Poucos são aqueles que conseguem estabelecer este distanciamento na sua própria
cultura. Terá sempre de ser um distanciamento forçado. Olhar para um galão é conhecê-
lo. Não conseguimos parar toda a informação que, mesmo sendo silenciosa, nos
percorre. Conseguir construir uma barreira entre o nosso conceito de galão e o galão ele
mesmo é o princípio dos sábios. No fundo, importa conhecer as coisas como elas são, e
não discursos sobre as coisas que decoramos desde crianças, discursos que acabam por
moldar a nossa percepção. É muito difícil tornar estranho o que nos é familiar, por uma
questão de princípio. Viver um paradoxo não entra na nossa lista habitual de coisas que
somos. Assim, passamos a vida a fazer cumprimentos silenciosos, com discursos que
são interpretações de outros, a coisas que se nos tornaram familiares tão só por termos
decorado e compreendido esses discursos. Ou seja, aquilo que nós somos, aquilo em
que nos transformam sempre, é um conjunto de teias de discursos sobre os objectos,
sobre os fenómenos, interpretações marchetadas em palavras mesmo sendo
reconhecivelmente curtas ou compridas demais. Tornamo-nos os discursos e pensamos
que com eles nos tornamos nas coisas, conhecendo-as como nossas, conhecendo-as
como se as fossemos.

Por isso, só os sábios podem quebrar discursos, ficando sem nada. (Falo de sábios,
enquanto termo genérico, propositadamente). Os sábios, para serem sábios, sabem que
nada têm, por isso nada perdem.

No meio deste texto, vou cometer uma heresia. Heresia, mesmo, não falo
metaforicamente. Quem for mais sensível a estes assuntos, deverá parar de ler por
agora.
Pensei eu se os anjos também não terão olhares que são eles mesmos interpretações
sobre as coisas. Coisas superiores às nossas, presumo, desconhecidas dos humanos,
talvez, mas não terão os anjos discursos decorados, teias de interpretações sobre os seus
fenómenos e os nossos?

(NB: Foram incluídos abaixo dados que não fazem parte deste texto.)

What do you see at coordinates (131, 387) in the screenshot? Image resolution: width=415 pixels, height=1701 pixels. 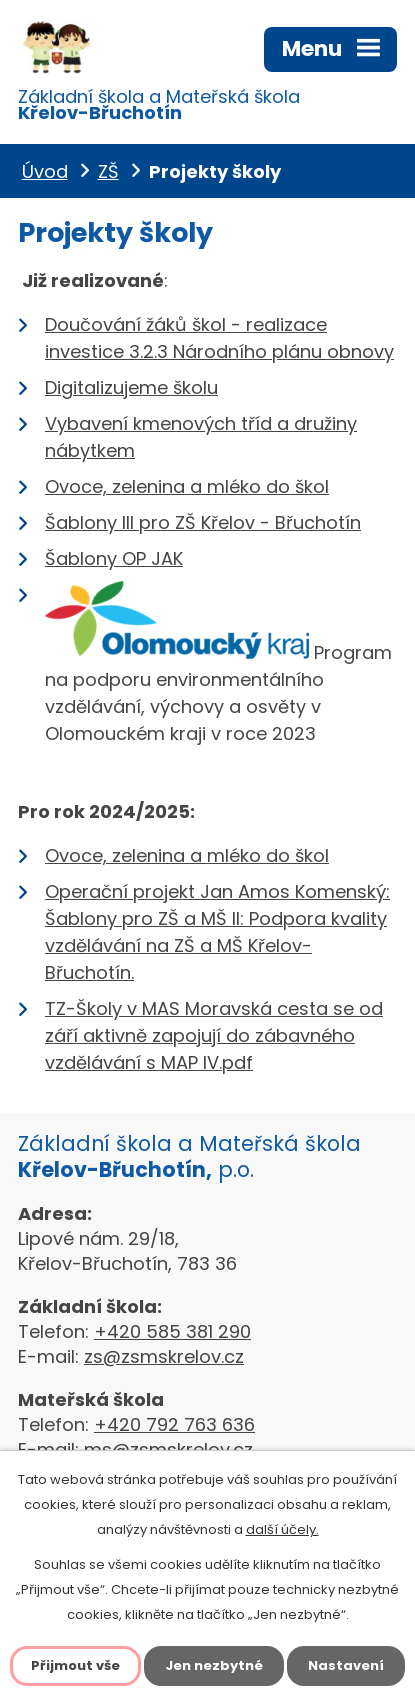 I see `Digitalizujeme školu` at bounding box center [131, 387].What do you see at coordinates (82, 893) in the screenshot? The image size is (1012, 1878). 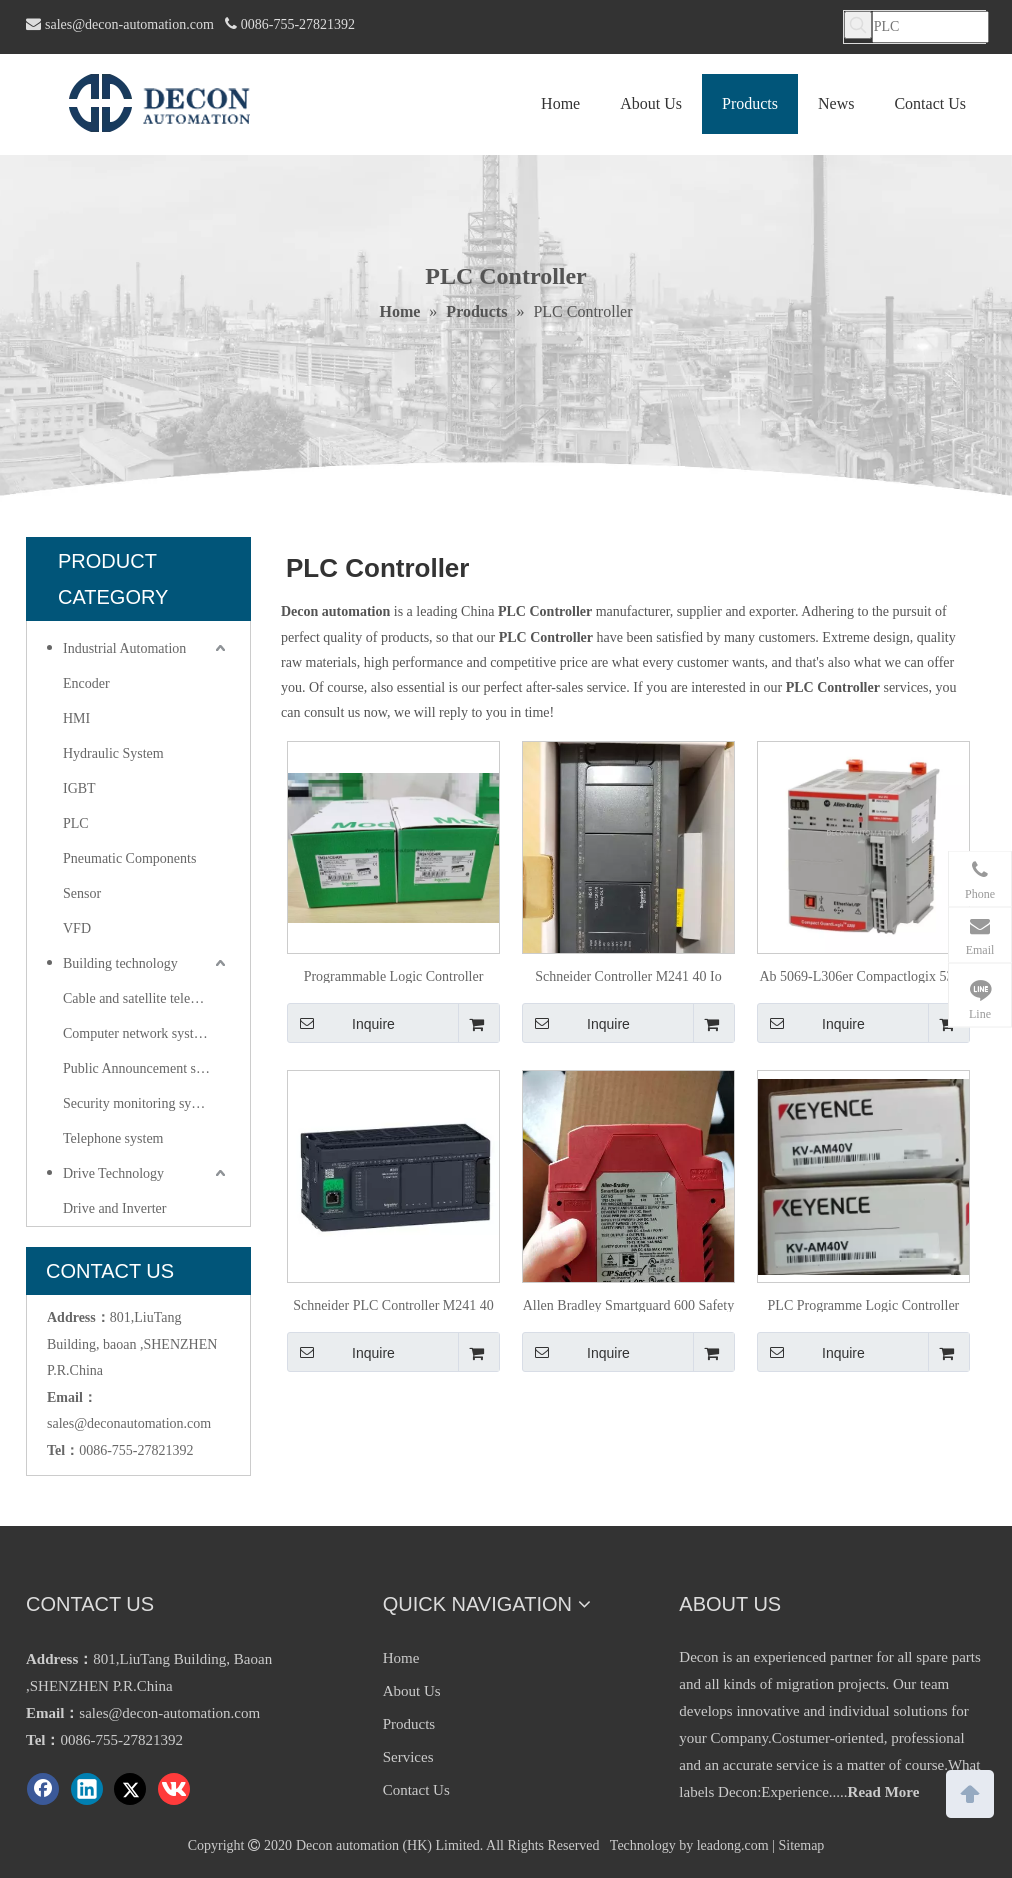 I see `Sensor` at bounding box center [82, 893].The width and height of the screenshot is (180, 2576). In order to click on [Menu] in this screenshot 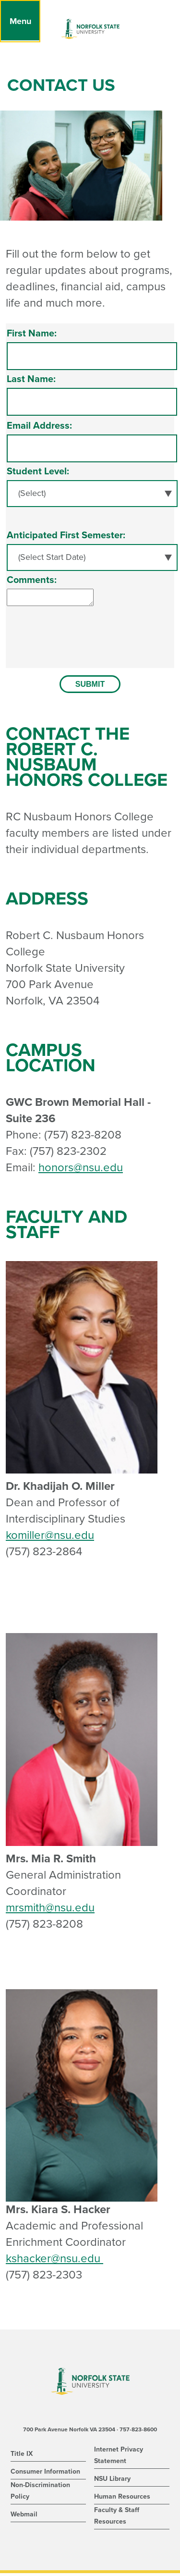, I will do `click(20, 21)`. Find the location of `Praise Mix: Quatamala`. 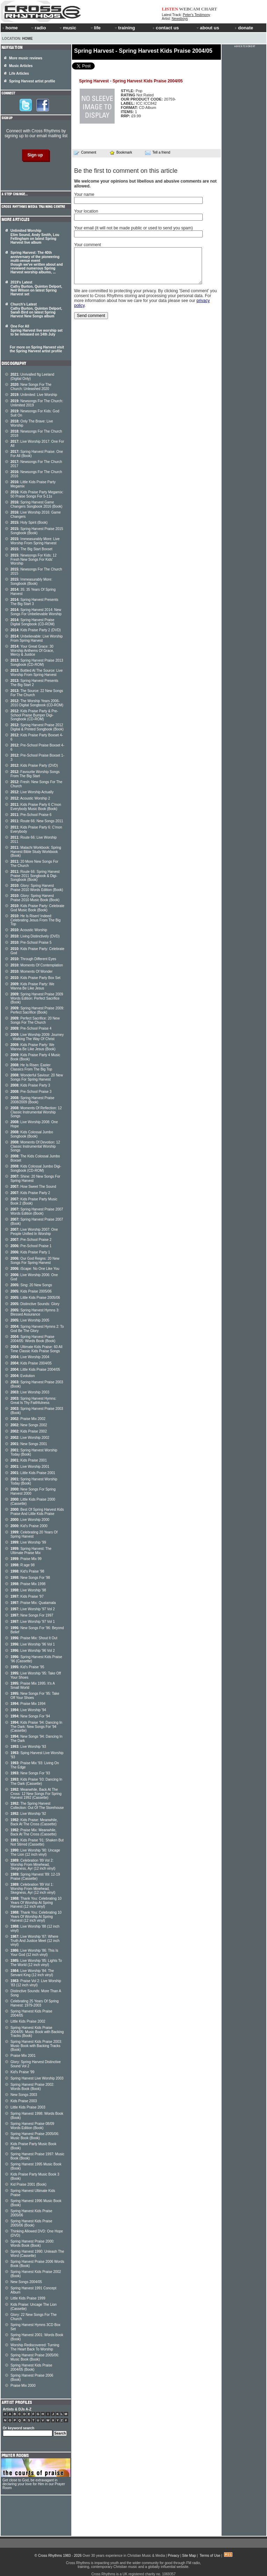

Praise Mix: Quatamala is located at coordinates (33, 1603).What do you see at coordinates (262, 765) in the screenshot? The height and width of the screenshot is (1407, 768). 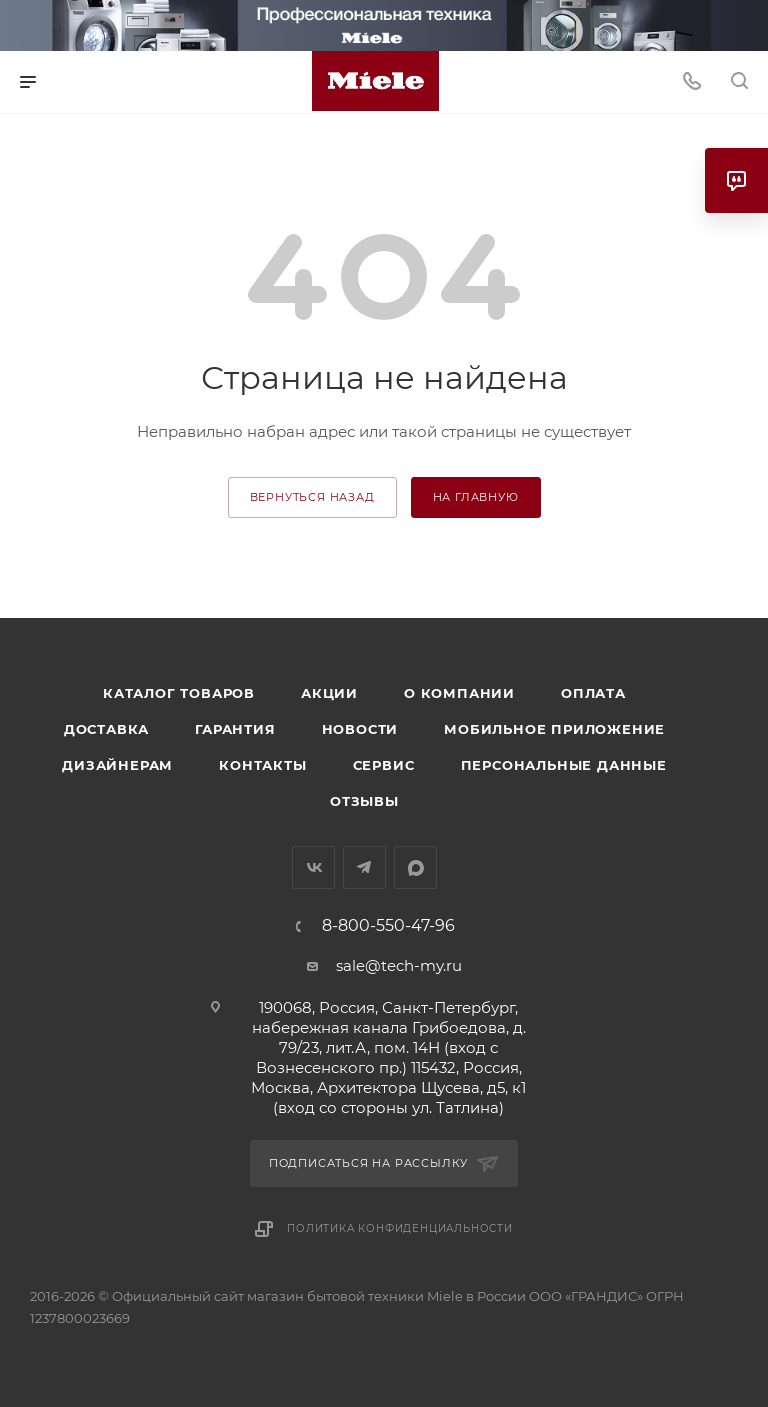 I see `Контакты` at bounding box center [262, 765].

Será que aquilo que nos vêm transmitindo são as coisas em si
mesmas?
Parece-me que, das religiões do Livro, só o Islão terá resolvido este problema em
termos filosóficos. O Corão existe desde o princípio dos tempos, não sendo inspirado
mas sim revelado. É uma coisa per si, identificável com o Cristo da cultura cristã. Islão
significa então submissão a essa revelação, revelação que é a coisa em si transformada
em texto recitável.

Voltemos novamente ao oriente. A palavra sânscrita Tathatâ, tem um sentido próximo


da nossa palavra “realidade”. Designa o Absoluto, a Verdadeira Natureza de todas as
coisas. O termo Tat é a raíz da palavra. Ninguém sabe a sua origem nem o seu primeiro
significado A hipótese mais forte é representar o som que os bebés fazem quando
apontam uma coisa. O bebé é aquele que está mais próximo do início, não tendo ainda
apreendido, ou decorado, discursos sobre os objectos ou fenómenos para os quais
aponta. Dessa forma, esse som inicial, será aquele que com maior rigor descreve a coisa
em si. Se pensarmos bem nisto, tudo, então, é Tat. Nós próprios somos Tat, bem como
todas as nossas referências. Tudo o que é o Outro se diluí nesta pequena palavra
levando-nos também a nós para um caldo primordial não-conceptual. Um dos nomes de
Buda é Tathâgata, aquele que chegou à Iluminação pela via da Verdade. E a verdade, se
olharem bem para a raíz, é Tat, nada mais do que isso.